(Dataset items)

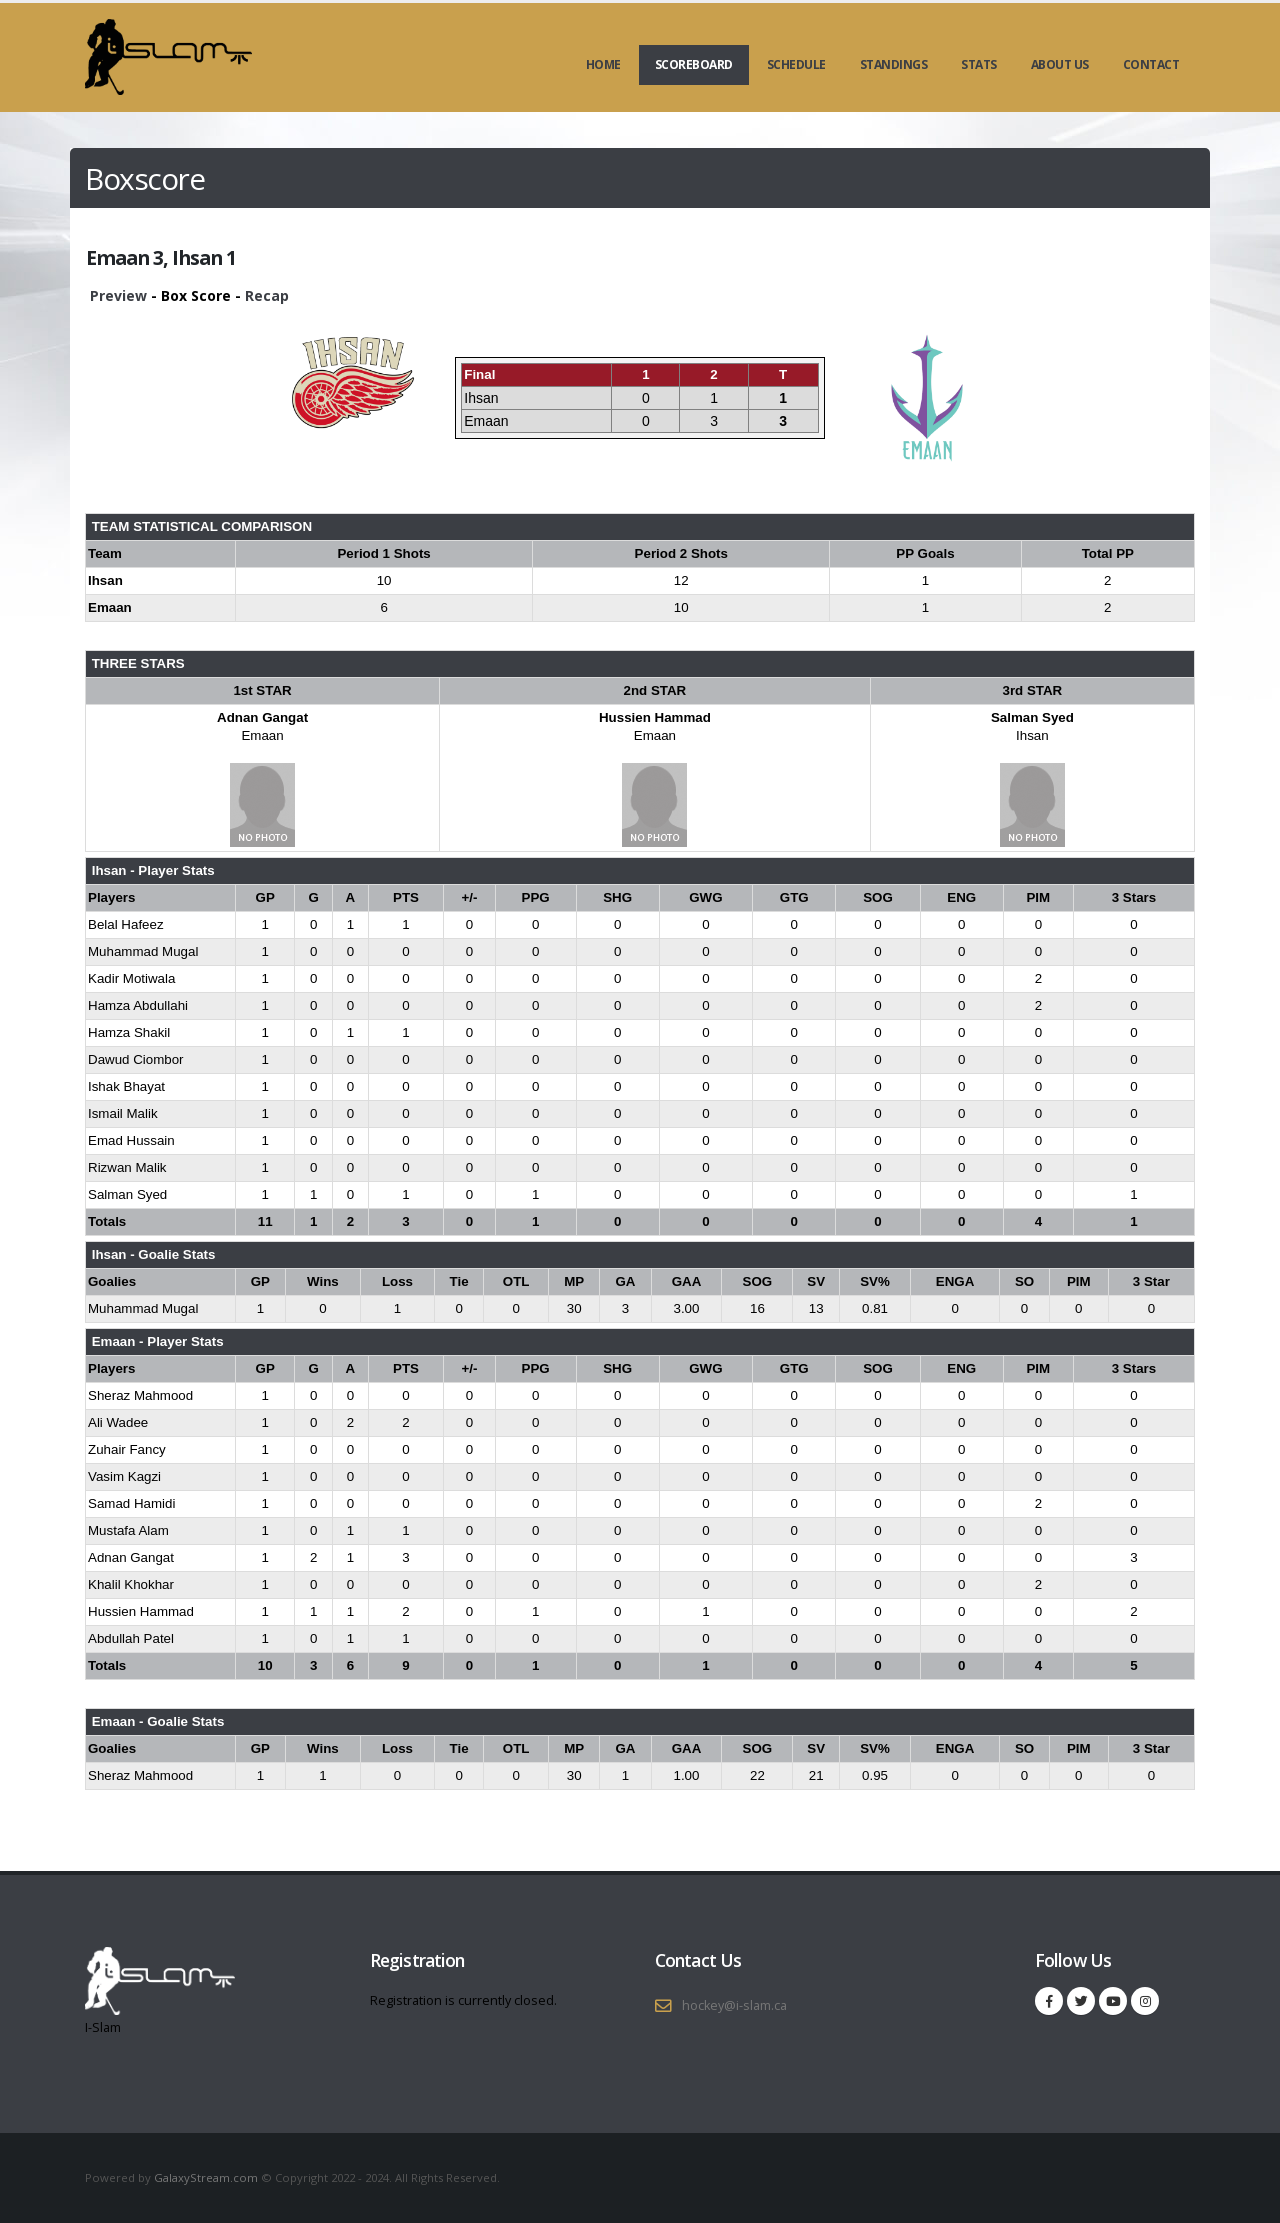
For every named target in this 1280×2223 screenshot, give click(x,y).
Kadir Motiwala (131, 978)
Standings (894, 64)
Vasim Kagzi (124, 1476)
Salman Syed (1032, 717)
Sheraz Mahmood (140, 1395)
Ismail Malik (123, 1113)
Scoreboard (694, 64)
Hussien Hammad (655, 717)
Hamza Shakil (129, 1032)
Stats (979, 64)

WHAT THE TASK ASKS ▸ When you copy the records above, keep every word exact and leave out the pictures they contain.

WORKED SOLUTION ▸
For every named target in this 1280×2223 screenshot, give click(x,y).
Kadir Motiwala (131, 978)
Standings (894, 64)
Vasim Kagzi (124, 1476)
Salman Syed (1032, 717)
Sheraz Mahmood (140, 1395)
Ismail Malik (123, 1113)
Scoreboard (694, 64)
Hussien Hammad (655, 717)
Hamza Shakil (129, 1032)
Stats (979, 64)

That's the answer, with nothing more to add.